WHAT YOU SHOULD DO
Transcribe the data exactly, pictures excluded.

INPUT MATERIAL
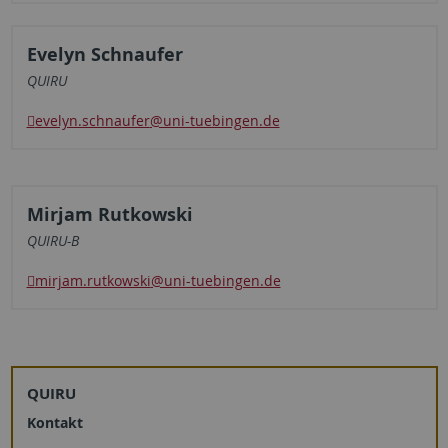
Evelyn Schnaufer
QUIRU
evelyn.schnaufer
@uni-tuebingen.de
Mirjam Rutkowski
QUIRU-B
mirjam.rutkowski
@uni-tuebingen.de
QUIRU
Kontakt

WRITTEN SOLUTION
Evelyn Schnaufer
QUIRU
evelyn.schnaufer
@uni-tuebingen.de
Mirjam Rutkowski
QUIRU-B
mirjam.rutkowski
@uni-tuebingen.de
QUIRU
Kontakt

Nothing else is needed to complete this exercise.